Lin C T, Jou C P
Department of Electrical and Control Engineering, National Chiao-Tung University, Hsinchu, Taiwan, R.O.C.
IEEE Trans Neural Netw. 1999;10(4):846-59. doi: 10.1109/72.774236.
This paper proposes a TD (temporal difference) and GA (genetic algorithm) based reinforcement (TDGAR) neural learning scheme for controlling chaotic dynamical systems based on the technique of small perturbations. The TDGAR learning scheme is a new hybrid GA, which integrates the TD prediction method and the GA to fulfill the reinforcement learning task. Structurely, the TDGAR learning system is composed of two integrated feedforward networks. One neural network acts as a critic network for helping the learning of the other network, the action network, which determines the outputs (actions) of the TDGAR learning system. Using the TD prediction method, the critic network can predict the external reinforcement signal and provide a more informative internal reinforcement signal to the action network. The action network uses the GA to adapt itself according to the internal reinforcement signal. This can usually accelerate the GA learning since an external reinforcement signal may only be available at a time long after a sequence of actions have occurred in the reinforcement learning problems. By defining a simple external reinforcement signal, the TDGAR learning system can learn to produce a series of small perturbations to convert chaotic oscillations of a chaotic system into desired regular ones with a periodic behavior. The proposed method is an adaptive search for the optimum control technique. Computer simulations on controlling two chaotic systems, i.e., the Hénon map and the logistic map, have been conducted to illustrate the performance of the proposed method.
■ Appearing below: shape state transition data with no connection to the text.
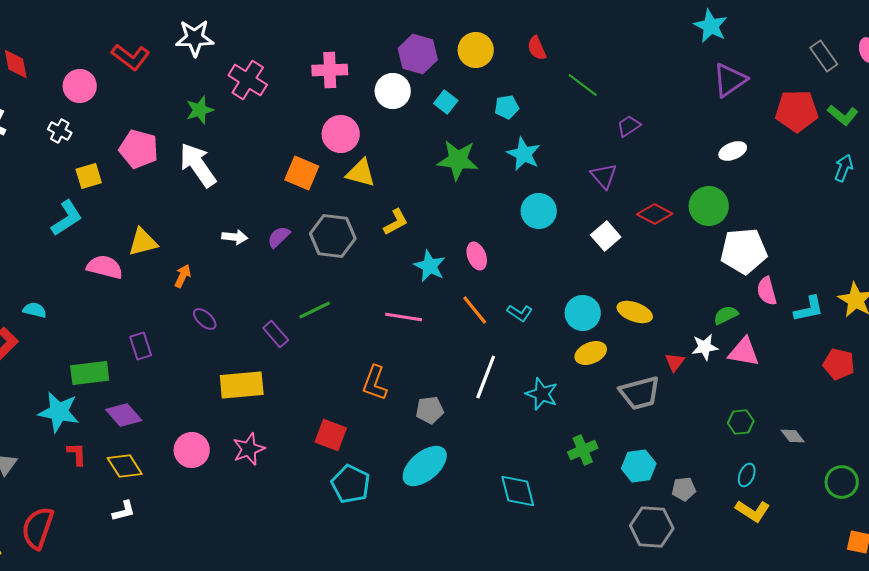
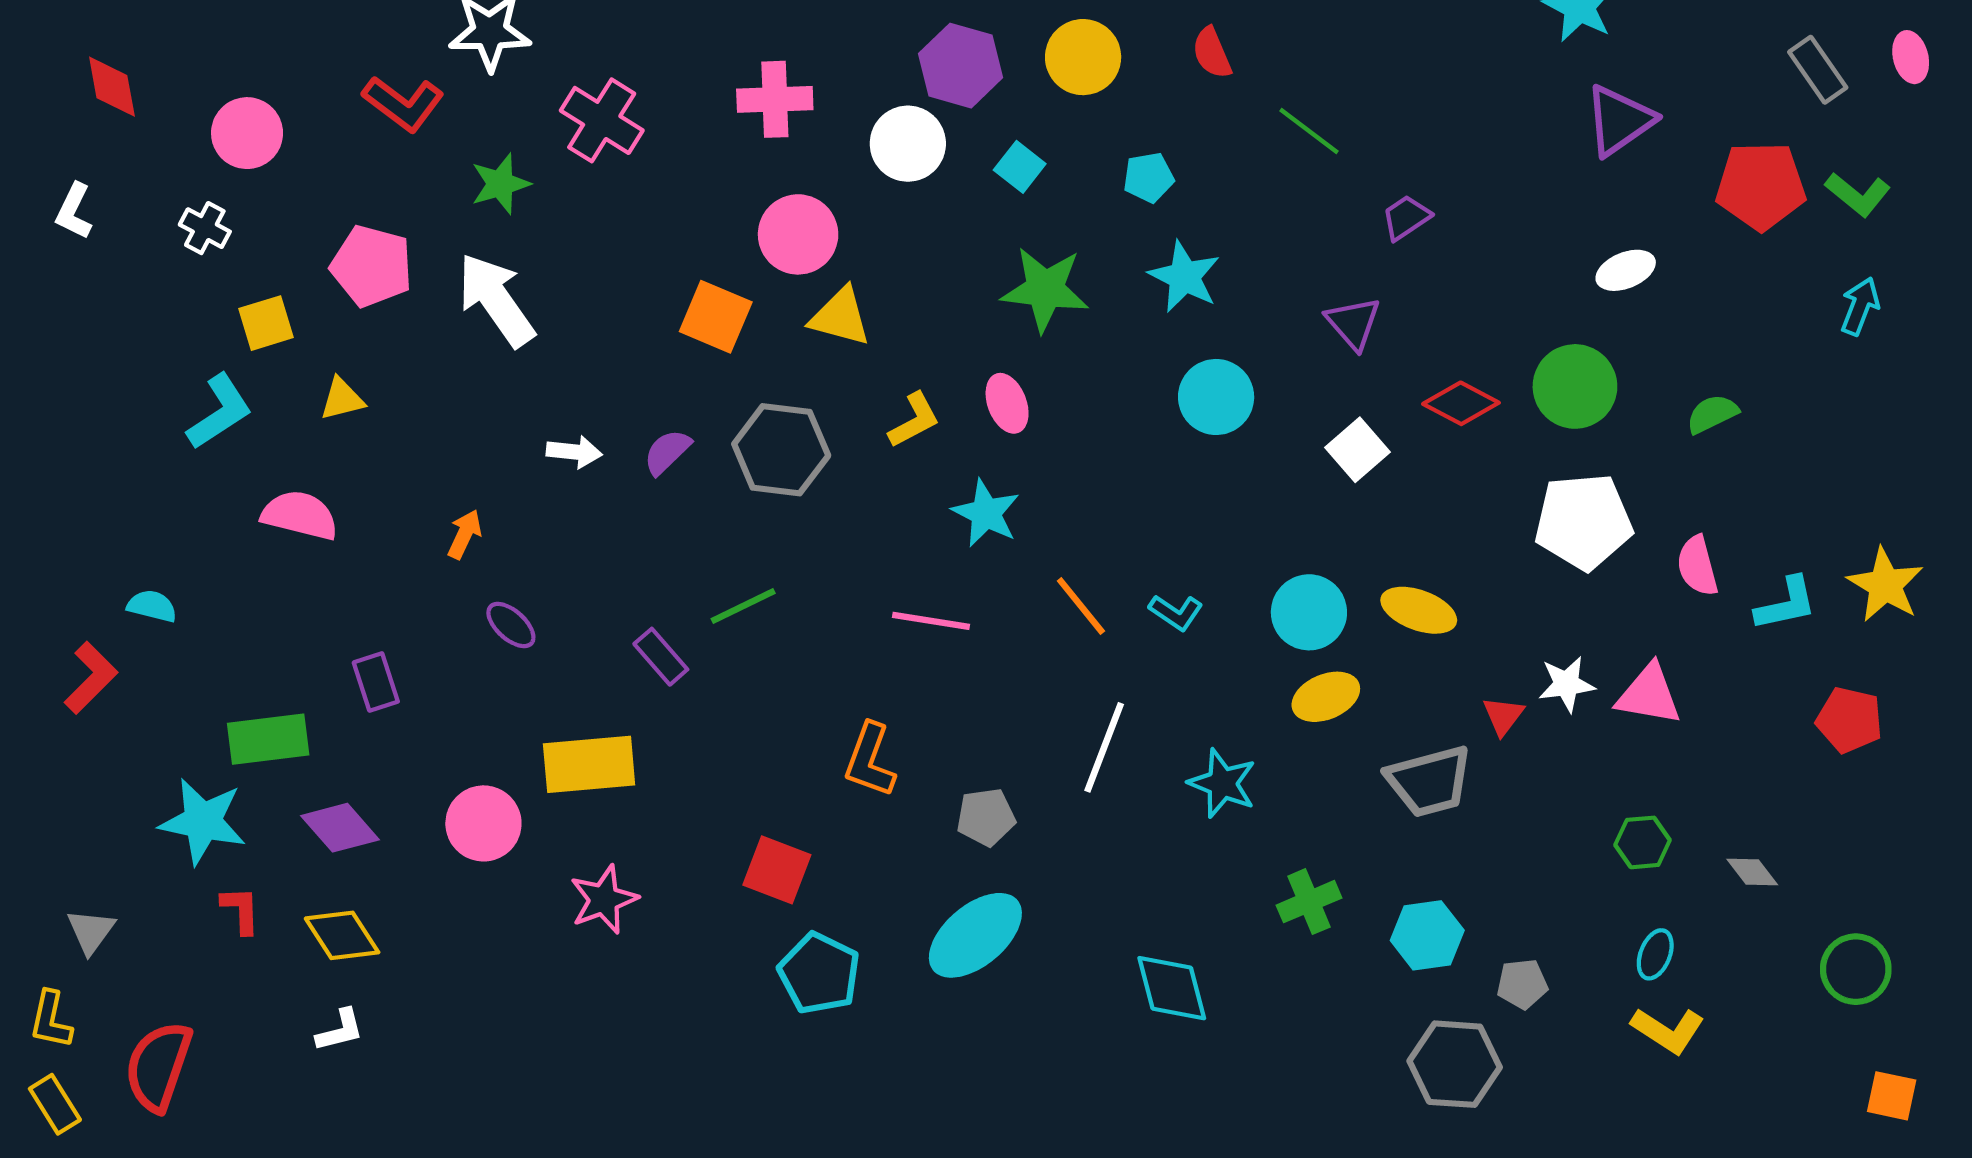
red L-shape: (131, 57) -> (403, 104), moved
yellow triangle: (143, 242) -> (342, 399), moved, size x0.7
white pentagon: (744, 251) -> (1583, 522), moved
pink ellipse: (477, 256) -> (1007, 403), moved
green semicircle: (726, 315) -> (1712, 414), moved
pink circle: (192, 450) -> (483, 823), moved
本文基于小扰动技术,提出了一种用于控制混沌动力系统的基于时间差分(TD)和遗传算法(GA)的强化(TDGAR)神经学习方案。TDGAR学习方案是一种新型混合遗传算法,它将TD预测方法与遗传算法相结合以完成强化学习任务。在结构上,TDGAR学习系统由两个集成的前馈网络组成。一个神经网络充当评判网络,用于帮助另一个网络(即动作网络)进行学习,动作网络决定TDGAR学习系统的输出(动作)。利用TD预测方法,评判网络可以预测外部强化信号,并向动作网络提供更具信息性的内部强化信号。动作网络根据内部强化信号利用遗传算法进行自我调整。这通常可以加速遗传算法的学习,因为在强化学习问题中,外部强化信号可能仅在一系列动作发生很长时间后才可用。通过定义一个简单的外部强化信号,TDGAR学习系统可以学习产生一系列小扰动,将混沌系统的混沌振荡转换为具有周期性行为的期望规则振荡。所提出的方法是对最优控制技术的一种自适应搜索。已对控制两个混沌系统(即亨农映射和逻辑斯谛映射)进行了计算机模拟,以说明所提方法的性能。